Dr. Christopher Shaffer
Associate Professor of Anthropology, Grand Valley State University
Indigenous reserves comprise over 25% of the land area and over 50% of protected areas in Amazonia. While Indigenous reserves have proven extremely effective in preventing deforestation and conserving biodiversity, Indigenous Amazonians increasingly face challenges in managing these lands. Such challenges include maintaining the sustainability of resource use despite increasing population densities and changing subsistence practices, preserving traditional ecological knowledge, and defending territories from illegal incursions. In this talk, Dr. Shaffer will discuss his long-term collaborative research with the Waiwai, an Indigenous community in Guyana, South America, focused on co-management of subsistence hunting, cultural mapping, and territorial defense. In his work, Dr. Shaffer integrates qualitative ethnography with quantitative approaches like spatially explicit modeling to understand the cultural context of resource use, model long-term sustainability, and inform community-based management decisions. He will discuss the how such mixed-methods approaches and collaborations between researchers and Indigenous groups are essential for long-term conservation in Amazonia.

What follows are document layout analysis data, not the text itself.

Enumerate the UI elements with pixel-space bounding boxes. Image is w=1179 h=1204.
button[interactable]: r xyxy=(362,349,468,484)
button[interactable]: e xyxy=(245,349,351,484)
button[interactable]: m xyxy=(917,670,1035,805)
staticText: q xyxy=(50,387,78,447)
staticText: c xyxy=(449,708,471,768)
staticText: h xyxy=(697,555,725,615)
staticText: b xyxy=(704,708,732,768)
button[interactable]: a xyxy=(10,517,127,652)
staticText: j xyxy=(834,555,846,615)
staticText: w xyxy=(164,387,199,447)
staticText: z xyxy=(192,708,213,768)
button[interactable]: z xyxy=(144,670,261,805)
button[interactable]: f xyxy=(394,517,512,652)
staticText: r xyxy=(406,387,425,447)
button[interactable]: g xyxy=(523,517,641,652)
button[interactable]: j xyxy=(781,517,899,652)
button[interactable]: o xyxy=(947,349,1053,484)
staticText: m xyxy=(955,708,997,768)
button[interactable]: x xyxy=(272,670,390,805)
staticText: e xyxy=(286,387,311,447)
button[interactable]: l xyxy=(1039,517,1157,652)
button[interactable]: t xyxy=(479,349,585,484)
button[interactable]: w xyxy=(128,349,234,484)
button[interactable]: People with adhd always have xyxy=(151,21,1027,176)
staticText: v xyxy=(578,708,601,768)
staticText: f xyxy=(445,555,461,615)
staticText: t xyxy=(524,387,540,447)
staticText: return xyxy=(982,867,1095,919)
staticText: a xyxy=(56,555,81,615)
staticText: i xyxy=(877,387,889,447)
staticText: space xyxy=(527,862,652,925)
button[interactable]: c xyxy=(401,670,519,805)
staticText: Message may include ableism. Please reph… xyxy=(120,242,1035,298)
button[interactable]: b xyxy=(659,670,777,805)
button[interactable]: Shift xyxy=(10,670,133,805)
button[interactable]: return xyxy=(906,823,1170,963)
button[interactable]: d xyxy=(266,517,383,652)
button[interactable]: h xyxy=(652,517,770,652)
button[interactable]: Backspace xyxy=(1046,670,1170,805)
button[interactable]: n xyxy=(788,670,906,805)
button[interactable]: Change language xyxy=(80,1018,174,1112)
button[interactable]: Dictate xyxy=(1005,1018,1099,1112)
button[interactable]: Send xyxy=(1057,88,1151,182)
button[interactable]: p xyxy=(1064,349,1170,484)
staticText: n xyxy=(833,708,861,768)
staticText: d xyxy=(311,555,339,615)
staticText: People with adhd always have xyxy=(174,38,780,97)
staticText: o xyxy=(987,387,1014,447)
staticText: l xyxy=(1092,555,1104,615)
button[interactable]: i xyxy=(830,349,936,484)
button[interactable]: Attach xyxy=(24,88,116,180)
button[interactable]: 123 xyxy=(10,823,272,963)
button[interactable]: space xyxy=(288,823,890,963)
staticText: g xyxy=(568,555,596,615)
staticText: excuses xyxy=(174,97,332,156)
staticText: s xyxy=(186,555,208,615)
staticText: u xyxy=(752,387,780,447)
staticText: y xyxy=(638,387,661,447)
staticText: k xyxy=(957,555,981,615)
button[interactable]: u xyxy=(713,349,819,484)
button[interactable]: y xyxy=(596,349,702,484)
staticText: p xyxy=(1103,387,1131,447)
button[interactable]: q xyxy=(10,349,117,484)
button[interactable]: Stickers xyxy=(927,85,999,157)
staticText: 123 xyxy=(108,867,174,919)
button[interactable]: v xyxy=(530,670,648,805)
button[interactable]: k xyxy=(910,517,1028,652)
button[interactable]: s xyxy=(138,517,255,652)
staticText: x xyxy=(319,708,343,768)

Dr. Christopher Shaffer is a biological/environmental anthropologist whose work focuses on the ecological and cultural interactions between humans and wildlife, particularly in the context of hunting and natural resource management. He is the founder and co-director of the Konashen Ecosystem Health Project. In this project, he collaborates with an Indigenous community called the Waiwai in Guyana, South America, to co-create methods for natural resource management that are commensurate with Indigenous worldviews. His work draws from multiple methodological and theoretical approaches within anthropology and ecology. Dr. Shaffer is currently an Associate Professor of Anthropology at Grand Valley State University in Michigan.